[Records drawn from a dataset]
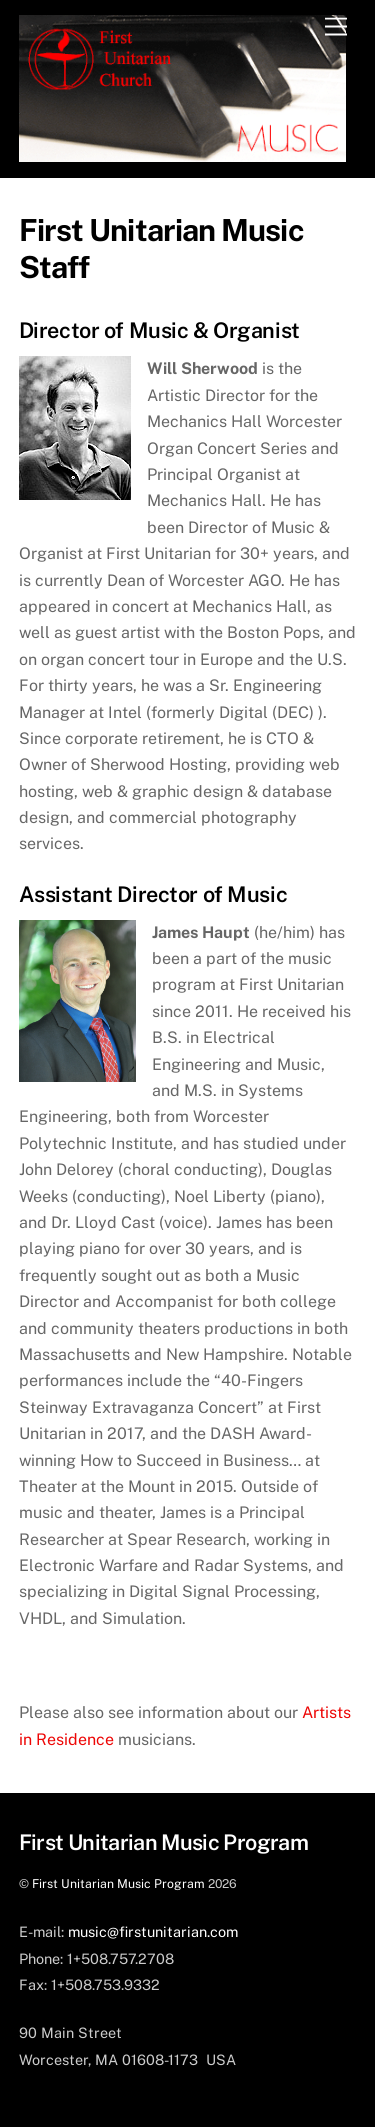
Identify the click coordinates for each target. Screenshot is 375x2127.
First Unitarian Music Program (118, 1883)
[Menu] (336, 27)
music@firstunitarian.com (153, 1931)
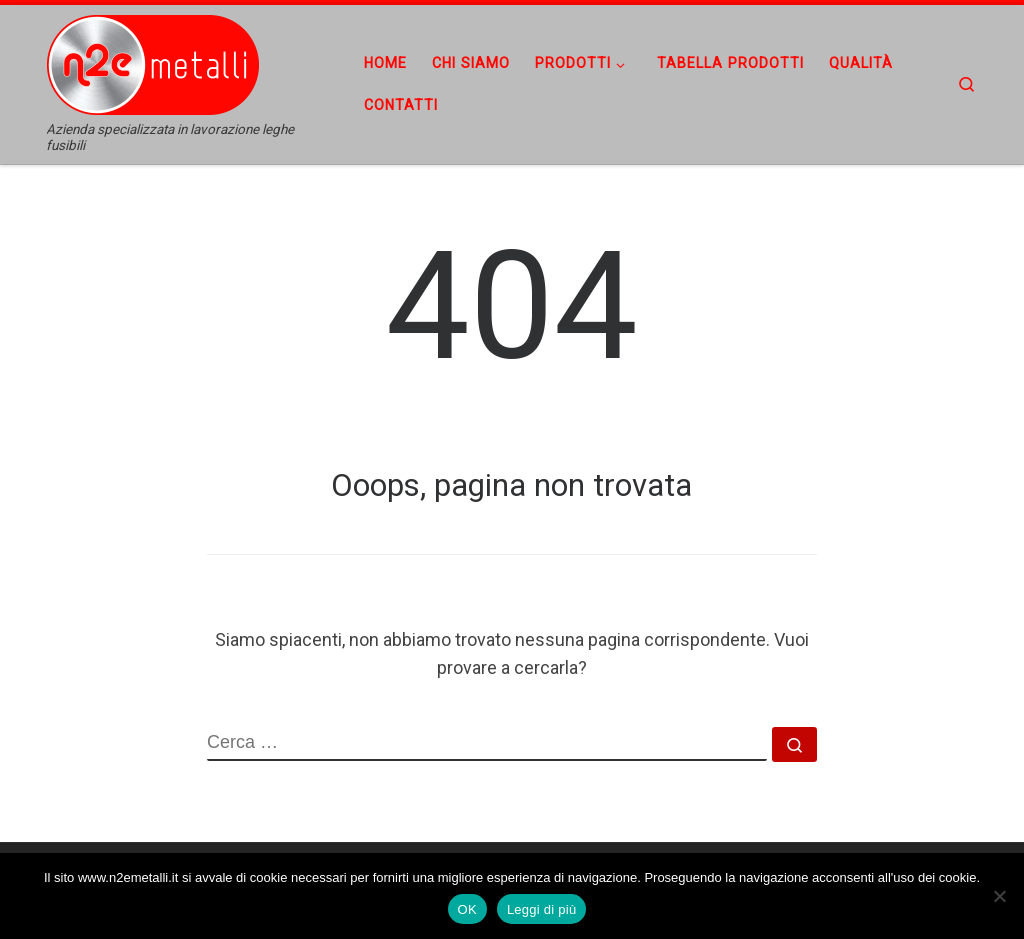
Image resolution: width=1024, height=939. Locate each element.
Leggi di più (542, 909)
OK (467, 909)
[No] (999, 896)
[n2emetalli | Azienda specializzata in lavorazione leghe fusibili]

ASSIGNMENT:
Lines from the one with "Image resolution: width=1024, height=939." through the end of the data: set these down exactly, including both ends and nothing more.

RESULT FOR THIS TASK:
Image resolution: width=1024, height=939. Locate each element.
Leggi di più (542, 909)
OK (467, 909)
[No] (999, 896)
[n2emetalli | Azienda specializzata in lavorazione leghe fusibili]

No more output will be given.